October 31, 2013 12:24 local
13-53S 177-55
Underway for Rotumna
Upping anchor yesterday we headed toward Ravi Ravi passage on the north side of Vanua Levu, Fiji. In the distance several guys on a local fishing boat were franticly waving diving fins while standing atop their wheelhouse. We approached and asked how we could help. All three guys were ethnic Indian Fijians and none spoke intelligible English. Clearly they wanted a tow, but to where? We offered the use of our cell phone, so they might call a bilingual friend for translation, but alas no cell signal.
At this point we were located about 6 miles from land with the Great Sea reef and Ravi Ravi passage another 4 miles distant. Instead of pointing towards shore, these guys were pointing and waving that we should tow them more or less parallel to shore some unspecified distance. The only land we could see in that direction was over 15 miles away and we'd have to negotiate lots of patch reefs along the way.
The weather was clear and calm and perfect for lending a hand to fellow mariners, but it was starting to look like our sail to Rotuma might be delayed another day. We rigged a tow bridal of two 50' lines and then a 100' tow line and got underway. Occasionally, I'd stand on the back deck to confirm that we should continue parallel to shore and they'd wave heartily that we should.
A few miles later the skipper was standing atop his wheel house with a cell phone and making a call. We checked our phone and now had coverage. A few patch reefs later we neared some other fishing boats and the skipper instructed through lots of hand waving to stop and get them anchored where they could await repairs. We got them settled, offered them some water and they offered us some fish in thanks. Our fridge was full so we declined the fish, wished them well and headed back toward the ocean pass, the Great Sea Reef at Ravi Ravi.
After motoring for an hour we were at Ravi Ravi pass and we anchored in a sandy patch to prepare for a drift snorkel. Climbing aboard the dingy, 12 pacific white sided dolphins swam directly towards us. We quietly slipped into the water and enjoyed by far the closest dolphin swim ever. Several small baby dolphins stayed close to their mothers, but swam on their sides to check us out. Very, very cool.
A strong flood tide whipped us along the vertical coral walls as if powered by jet packs. On our second drift through the pass we spotted a school of tuna leaping wildly in a feeding frenzy.

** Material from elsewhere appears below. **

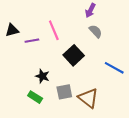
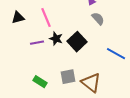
pink line: (54, 30) -> (46, 18), moved
purple line: (32, 41) -> (37, 43), moved
black star: (42, 76) -> (56, 39), moved

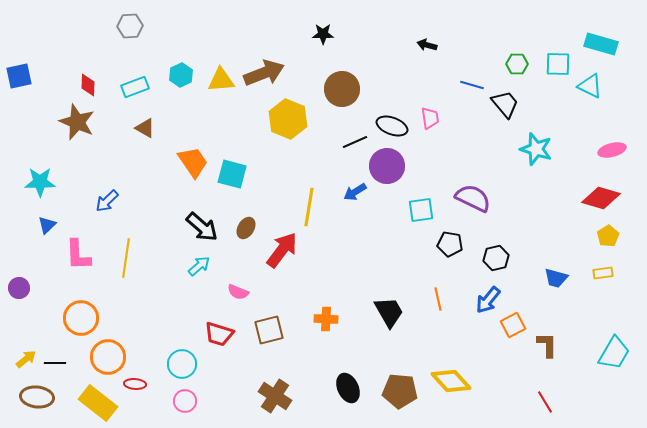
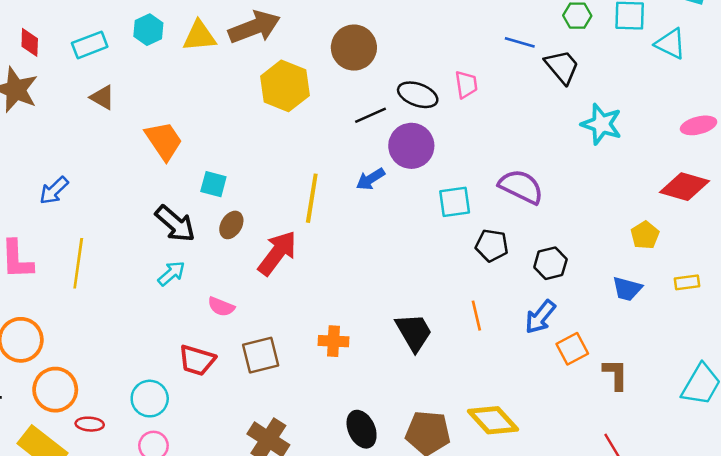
cyan square: (232, 174) -> (213, 184), moved, size x0.7
yellow pentagon: (608, 236) -> (645, 235), moved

Approaching in the dinghy, I dove down and swam under the school to observe the chaos from below. WOW! Simply amazing to have Tuna zipping by and charging toward the surface. The water was deep and an ominous blue, so I was also watching my back expecting that some sharks might crash the party.
Coral in the pass was wrecked pretty bad, perhaps from last years cat 4 Cyclone Evan? Deeper down the vertical walls were better with some fans and sea anemones and tons of aggregating fish in huge schools. Some extra curious white tip reef sharks and one bigger grey shark took special interest following us to the surface after bigger dives. Did they think we were spearing fish? We've never had sharks check us out quite like that. On the west side of the pass the wall was better with overhangs and big bump head wrase and many smaller ones as well.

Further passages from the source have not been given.